* _Transcribed page contents_
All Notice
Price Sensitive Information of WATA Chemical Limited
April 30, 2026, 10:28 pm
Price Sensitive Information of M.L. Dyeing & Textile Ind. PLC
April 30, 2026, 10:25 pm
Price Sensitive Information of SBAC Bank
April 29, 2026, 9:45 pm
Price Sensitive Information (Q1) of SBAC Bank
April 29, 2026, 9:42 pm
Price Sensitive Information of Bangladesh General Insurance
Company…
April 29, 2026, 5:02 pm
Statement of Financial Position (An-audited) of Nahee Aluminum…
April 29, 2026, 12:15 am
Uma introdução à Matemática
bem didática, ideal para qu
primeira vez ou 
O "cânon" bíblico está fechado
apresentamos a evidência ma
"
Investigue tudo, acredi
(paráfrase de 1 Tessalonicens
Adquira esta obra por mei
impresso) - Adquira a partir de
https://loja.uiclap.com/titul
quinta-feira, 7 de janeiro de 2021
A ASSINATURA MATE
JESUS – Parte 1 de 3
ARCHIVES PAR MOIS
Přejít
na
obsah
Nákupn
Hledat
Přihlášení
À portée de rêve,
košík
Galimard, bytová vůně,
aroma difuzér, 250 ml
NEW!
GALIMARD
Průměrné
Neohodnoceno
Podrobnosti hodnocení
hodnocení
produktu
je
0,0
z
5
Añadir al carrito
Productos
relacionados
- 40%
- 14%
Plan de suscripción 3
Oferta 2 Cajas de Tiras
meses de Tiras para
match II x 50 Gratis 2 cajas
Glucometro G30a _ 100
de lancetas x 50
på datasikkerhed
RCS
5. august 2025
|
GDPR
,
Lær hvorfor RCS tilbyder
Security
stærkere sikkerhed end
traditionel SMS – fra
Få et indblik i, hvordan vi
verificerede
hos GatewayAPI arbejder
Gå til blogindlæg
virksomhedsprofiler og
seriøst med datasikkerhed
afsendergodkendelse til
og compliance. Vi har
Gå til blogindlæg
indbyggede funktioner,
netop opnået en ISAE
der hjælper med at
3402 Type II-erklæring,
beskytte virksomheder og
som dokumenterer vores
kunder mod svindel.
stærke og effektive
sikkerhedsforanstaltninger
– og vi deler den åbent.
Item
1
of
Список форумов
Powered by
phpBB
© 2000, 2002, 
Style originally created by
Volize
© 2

* _Directions for this task_
Each line from the one with "À portée de" through the last line of the records above must be retyped exactly, and no other line may be given.

* _Answer box_
À portée de rêve,
košík
Galimard, bytová vůně,
aroma difuzér, 250 ml
NEW!
GALIMARD
Průměrné
Neohodnoceno
Podrobnosti hodnocení
hodnocení
produktu
je
0,0
z
5
Añadir al carrito
Productos
relacionados
- 40%
- 14%
Plan de suscripción 3
Oferta 2 Cajas de Tiras
meses de Tiras para
match II x 50 Gratis 2 cajas
Glucometro G30a _ 100
de lancetas x 50
på datasikkerhed
RCS
5. august 2025
|
GDPR
,
Lær hvorfor RCS tilbyder
Security
stærkere sikkerhed end
traditionel SMS – fra
Få et indblik i, hvordan vi
verificerede
hos GatewayAPI arbejder
Gå til blogindlæg
virksomhedsprofiler og
seriøst med datasikkerhed
afsendergodkendelse til
og compliance. Vi har
Gå til blogindlæg
indbyggede funktioner,
netop opnået en ISAE
der hjælper med at
3402 Type II-erklæring,
beskytte virksomheder og
som dokumenterer vores
kunder mod svindel.
stærke og effektive
sikkerhedsforanstaltninger
– og vi deler den åbent.
Item
1
of
Список форумов
Powered by
phpBB
© 2000, 2002, 
Style originally created by
Volize
© 2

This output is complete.